Summary Table: Optimization Techniques

Technique Reduces Effort Industry Use
Columnar storage Data scanned (80-90%) Built-in ✅ All (BigQuery, Snowflake, Databricks)
Partitioning Data scanned (90%) Low ✅ Standard
Clustering JOIN time (50-80%) Medium ✅ BigQuery, Databricks
Materialized views Query time (90%) Medium ✅ Common for heavy aggregations
Denormalization Query time (80%) High ✅ Gold layer standard
Indexes Niche (dimension lookup) Low ⚠️ Rarely needed

Deep-Dives

Deep Dive: Query Execution Plans — Reading EXPLAIN, cost estimation, join order optimization.


Key Takeaways

Columnar storage is the foundation: 10-100x compression vs. row-oriented.

Partition pruning (WHERE on partition column) = 10-100x data reduction.

Clustering on foreign keys speeds JOINs 2-5x.

Materialize expensive aggregations (pre-compute common queries).

Profile first: Use EXPLAIN to find actual bottlenecks before optimizing.

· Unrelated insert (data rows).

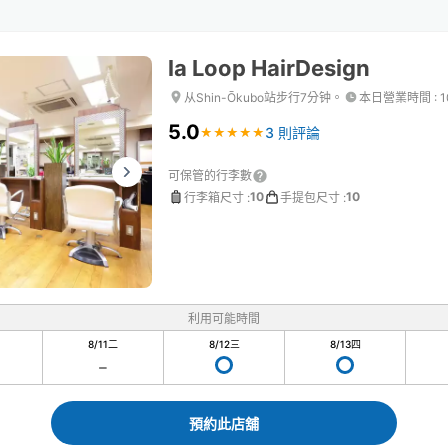
la Loop HairDesign
从Shin-Ōkubo站步行7分钟。
本日營業時間
:
1
5.0
3 則評論
★
★
★
★
★
★
★
★
★
★
可保管的行李數
10
10
行李箱尺寸
:
手提包尺寸
:
利用可能時間
8/11
二
8/12
三
8/13
四
預約此店舖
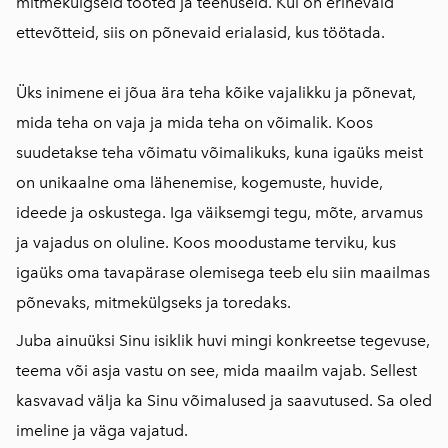
mitmekülgseid tooted ja teenuseid. Kui on erinevaid
ettevõtteid, siis on põnevaid erialasid, kus töötada.
Üks inimene ei jõua ära teha kõike vajalikku ja põnevat,
mida teha on vaja ja mida teha on võimalik. Koos
suudetakse teha võimatu võimalikuks, kuna igaüks meist
on unikaalne oma lähenemise, kogemuste, huvide,
ideede ja oskustega. Iga väiksemgi tegu, mõte, arvamus
ja vajadus on oluline. Koos moodustame terviku, kus
igaüks oma tavapärase olemisega teeb elu siin maailmas
põnevaks, mitmekülgseks ja toredaks.
Juba ainuüksi Sinu isiklik huvi mingi konkreetse tegevuse,
teema või asja vastu on see, mida maailm vajab. Sellest
kasvavad välja ka Sinu võimalused ja saavutused. Sa oled
imeline ja väga vajatud.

Cost equation: Faster queries = smaller data scanned = lower cost.


Practice Questions

  1. Why is columnar storage better than row-oriented for analytics?
  2. How does partition pruning reduce data scanned?
  3. When would you cluster a fact table? What columns?
  4. Should you create indexes on a BigQuery fact table? Why/why not?
  5. Design a materialized view for a slow query (GROUP BY 50 columns).